#### Task brief:
Copy every entry verbatim and skip the pictures.

*** Opening of Exercise input ***

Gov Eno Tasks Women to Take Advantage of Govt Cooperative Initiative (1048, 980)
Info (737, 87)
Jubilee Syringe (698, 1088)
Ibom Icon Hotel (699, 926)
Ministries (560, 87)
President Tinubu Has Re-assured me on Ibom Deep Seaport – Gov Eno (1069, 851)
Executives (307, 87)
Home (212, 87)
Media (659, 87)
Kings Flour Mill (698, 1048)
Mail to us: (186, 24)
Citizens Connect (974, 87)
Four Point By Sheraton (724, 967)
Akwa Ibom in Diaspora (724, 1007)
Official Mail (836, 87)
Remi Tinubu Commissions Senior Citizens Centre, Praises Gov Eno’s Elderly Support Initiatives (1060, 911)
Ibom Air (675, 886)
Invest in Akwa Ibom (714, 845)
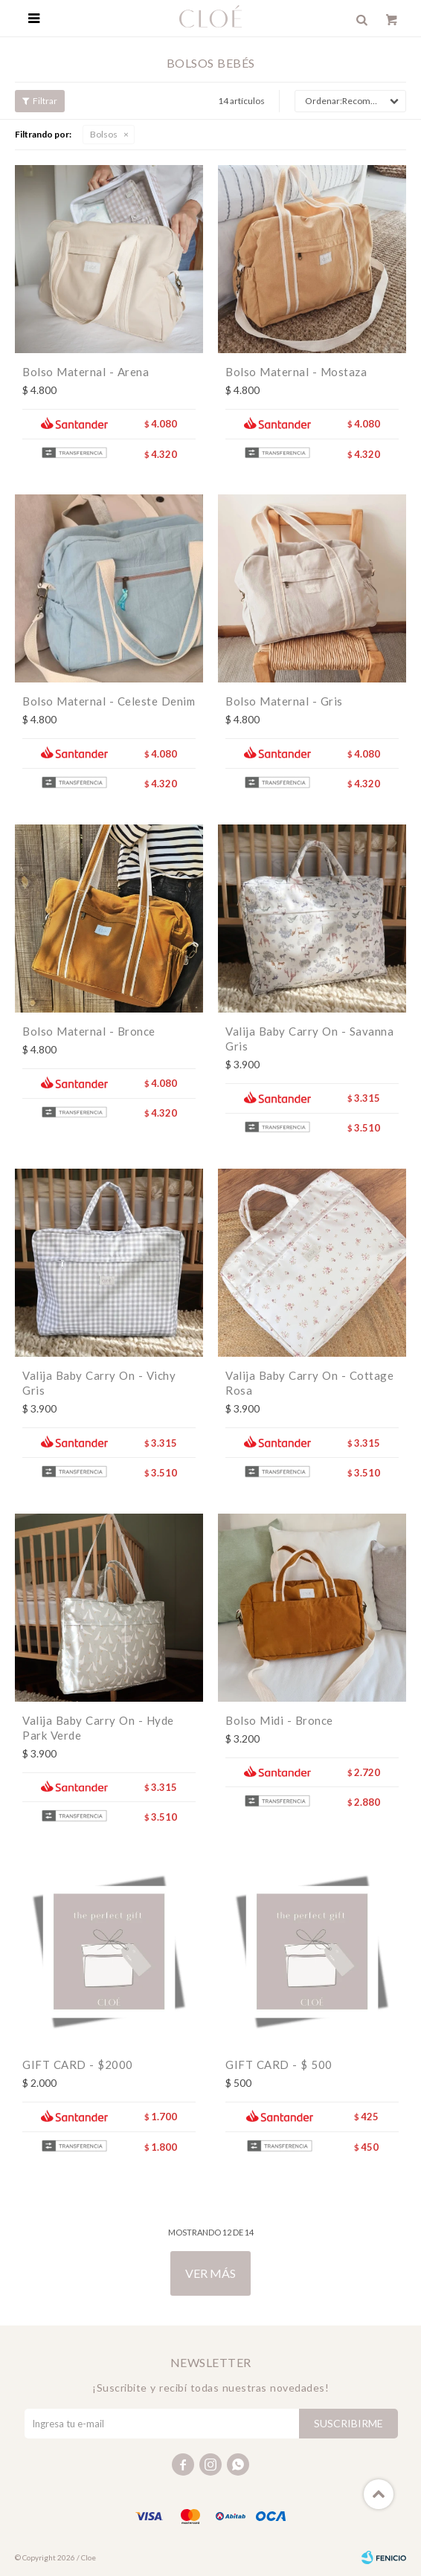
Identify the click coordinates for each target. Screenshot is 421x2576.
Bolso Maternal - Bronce (88, 1031)
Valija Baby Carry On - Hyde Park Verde (98, 1728)
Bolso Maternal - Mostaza (296, 371)
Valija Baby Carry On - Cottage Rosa (309, 1383)
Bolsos (104, 134)
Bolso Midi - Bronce (279, 1720)
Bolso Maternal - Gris (284, 701)
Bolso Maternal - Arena (85, 371)
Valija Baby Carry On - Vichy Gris (99, 1383)
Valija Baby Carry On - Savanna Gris (309, 1038)
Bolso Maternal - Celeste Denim (108, 701)
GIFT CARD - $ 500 (278, 2064)
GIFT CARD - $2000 (77, 2064)
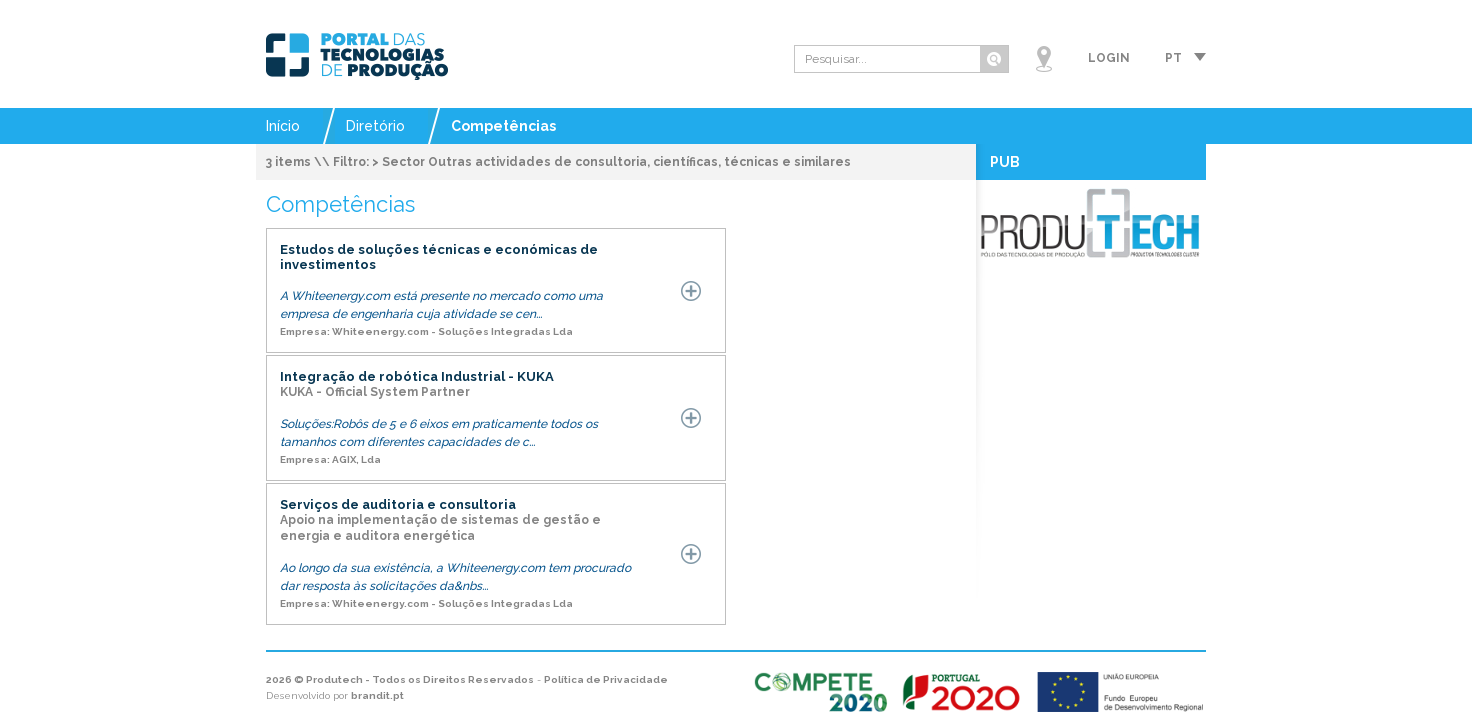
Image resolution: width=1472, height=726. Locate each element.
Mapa (1044, 59)
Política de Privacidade (606, 679)
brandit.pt (377, 695)
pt (1173, 58)
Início (283, 126)
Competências (503, 126)
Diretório (375, 126)
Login (1109, 58)
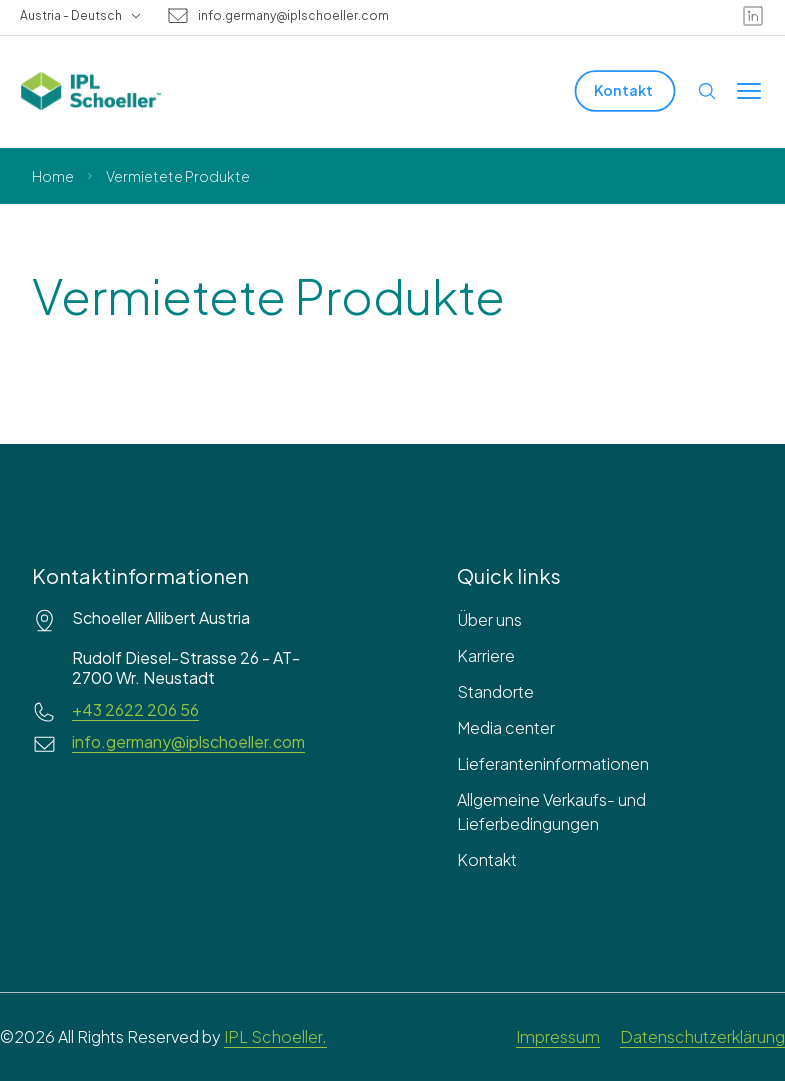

*** Close of Exercise input ***

#### Written answer:
Gov Eno Tasks Women to Take Advantage of Govt Cooperative Initiative (1048, 980)
Info (737, 87)
Jubilee Syringe (698, 1088)
Ibom Icon Hotel (699, 926)
Ministries (560, 87)
President Tinubu Has Re-assured me on Ibom Deep Seaport – Gov Eno (1069, 851)
Executives (307, 87)
Home (212, 87)
Media (659, 87)
Kings Flour Mill (698, 1048)
Mail to us: (186, 24)
Citizens Connect (974, 87)
Four Point By Sheraton (724, 967)
Akwa Ibom in Diaspora (724, 1007)
Official Mail (836, 87)
Remi Tinubu Commissions Senior Citizens Centre, Praises Gov Eno’s Elderly Support Initiatives (1060, 911)
Ibom Air (675, 886)
Invest in Akwa Ibom (714, 845)
Identify the click coordinates for each target. Screenshot is 421x2576.
Bolso Maternal - Bronce (88, 1031)
Valija Baby Carry On - Hyde Park Verde (98, 1728)
Bolso Maternal - Mostaza (296, 371)
Valija Baby Carry On - Cottage Rosa (309, 1383)
Bolsos (104, 134)
Bolso Midi - Bronce (279, 1720)
Bolso Maternal - Gris (284, 701)
Bolso Maternal - Arena (85, 371)
Valija Baby Carry On - Vichy Gris (99, 1383)
Valija Baby Carry On - Savanna Gris (309, 1038)
Bolso Maternal - Celeste Denim (108, 701)
GIFT CARD - $ 500 (278, 2064)
GIFT CARD - $2000 (77, 2064)
Image resolution: width=1472, height=726. Locate each element.
Mapa (1044, 59)
Política de Privacidade (606, 679)
brandit.pt (377, 695)
pt (1173, 58)
Início (283, 126)
Competências (503, 126)
Diretório (375, 126)
Login (1109, 58)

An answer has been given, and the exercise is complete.